I recommend hosting the document on the SLRPNK Etherpad rather than the non-free google docs.
Thanks! Yes reforestation plays a big role - basically things are moving in stages but they’re deconstructing abandoned buildings to salvage as much as possible, then filling in any cellar holes and rewilding the lot. It’s a rural exurb so it was fairly sparsely settled even at its peak. New Hampshire wants to be trees so just leaving a clearing alone will generally grow a forest but I go into detail on succession species and how different site histories impact the regrowth. One section is pretty heavily based on a post about rough mounding from this community and I wrote about a project reintroducing eastern hemlock and talking about the Hemlock Wooley Adelgid.
It’s almost 200 pages with a lot of formatting for sections, text boxes, charts, etc, so I don’t think I can port the whole thing over, but I can certainly copy the sections that deal with phytoremediation, habitat restoration, etc for anyone who wants to read through (not sure how commenting works on etherpad). It’ll be published as a free PDF once I’m done but for the moment I’m so close to finished I’m kind of stuck with the google doc. But anything I can do to make sure it’s accurate will be worth it.

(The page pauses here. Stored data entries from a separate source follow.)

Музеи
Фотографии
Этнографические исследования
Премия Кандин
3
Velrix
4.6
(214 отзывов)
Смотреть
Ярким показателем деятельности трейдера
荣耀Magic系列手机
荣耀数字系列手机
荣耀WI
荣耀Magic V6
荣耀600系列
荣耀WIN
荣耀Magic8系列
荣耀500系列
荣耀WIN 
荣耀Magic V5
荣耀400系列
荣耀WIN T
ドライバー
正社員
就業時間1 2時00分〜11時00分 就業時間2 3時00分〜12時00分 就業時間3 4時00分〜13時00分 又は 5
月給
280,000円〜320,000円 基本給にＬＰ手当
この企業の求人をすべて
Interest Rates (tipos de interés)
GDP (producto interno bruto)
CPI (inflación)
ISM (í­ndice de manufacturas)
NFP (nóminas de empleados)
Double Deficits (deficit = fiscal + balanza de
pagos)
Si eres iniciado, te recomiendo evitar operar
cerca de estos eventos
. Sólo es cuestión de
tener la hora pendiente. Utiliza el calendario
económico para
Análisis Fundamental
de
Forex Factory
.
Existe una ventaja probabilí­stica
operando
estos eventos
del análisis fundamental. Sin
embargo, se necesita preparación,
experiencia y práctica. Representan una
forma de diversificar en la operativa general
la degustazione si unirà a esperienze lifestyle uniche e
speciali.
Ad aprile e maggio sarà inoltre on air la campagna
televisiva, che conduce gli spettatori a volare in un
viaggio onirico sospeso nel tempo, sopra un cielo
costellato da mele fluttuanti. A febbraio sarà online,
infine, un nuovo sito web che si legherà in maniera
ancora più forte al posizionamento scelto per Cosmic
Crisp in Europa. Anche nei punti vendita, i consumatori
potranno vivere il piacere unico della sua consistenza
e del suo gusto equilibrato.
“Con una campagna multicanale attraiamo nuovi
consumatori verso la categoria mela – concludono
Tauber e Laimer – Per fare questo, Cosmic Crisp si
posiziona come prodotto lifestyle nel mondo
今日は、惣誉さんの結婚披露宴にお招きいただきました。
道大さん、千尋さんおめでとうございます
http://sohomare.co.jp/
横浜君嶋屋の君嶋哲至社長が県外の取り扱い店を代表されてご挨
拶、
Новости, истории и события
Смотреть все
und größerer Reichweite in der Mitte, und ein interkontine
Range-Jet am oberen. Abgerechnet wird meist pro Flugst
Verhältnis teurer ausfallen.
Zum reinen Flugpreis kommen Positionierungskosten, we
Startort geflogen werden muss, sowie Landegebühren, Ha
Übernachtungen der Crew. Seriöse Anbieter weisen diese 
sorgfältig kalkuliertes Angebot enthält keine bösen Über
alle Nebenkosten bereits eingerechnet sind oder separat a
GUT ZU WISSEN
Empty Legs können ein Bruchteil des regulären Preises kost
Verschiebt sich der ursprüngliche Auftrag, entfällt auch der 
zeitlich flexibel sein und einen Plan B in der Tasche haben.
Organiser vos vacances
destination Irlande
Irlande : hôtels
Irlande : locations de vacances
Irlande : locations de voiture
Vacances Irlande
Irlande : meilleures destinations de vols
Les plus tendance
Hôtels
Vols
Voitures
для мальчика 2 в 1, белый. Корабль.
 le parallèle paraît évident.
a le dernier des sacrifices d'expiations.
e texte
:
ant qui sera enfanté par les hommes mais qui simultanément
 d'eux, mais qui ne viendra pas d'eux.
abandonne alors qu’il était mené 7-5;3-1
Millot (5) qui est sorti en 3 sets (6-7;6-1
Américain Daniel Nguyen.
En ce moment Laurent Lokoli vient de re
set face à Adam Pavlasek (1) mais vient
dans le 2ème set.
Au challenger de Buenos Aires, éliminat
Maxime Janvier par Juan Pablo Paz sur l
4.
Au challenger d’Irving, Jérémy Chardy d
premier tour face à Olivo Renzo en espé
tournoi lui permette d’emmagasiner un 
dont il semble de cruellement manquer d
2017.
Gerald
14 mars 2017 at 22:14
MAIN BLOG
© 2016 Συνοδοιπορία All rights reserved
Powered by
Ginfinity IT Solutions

basically things are moving in stages
New Hampshire wants to be trees so just leaving a clearing alone will generally grow a forest but I go into detail on succession species
Respect for natural succession gets a big thumbs-up. 👍
It seems like you’re really putting a lot of thought into this, and I for one appreciate that. These are the types of stories that can motivate people to make real change in the world.
Regarding moving (parts of?) the document to Etherpad, you could let people make edits in place, but you could also just share the read-only link so that people can read it and then comment here with their suggestions.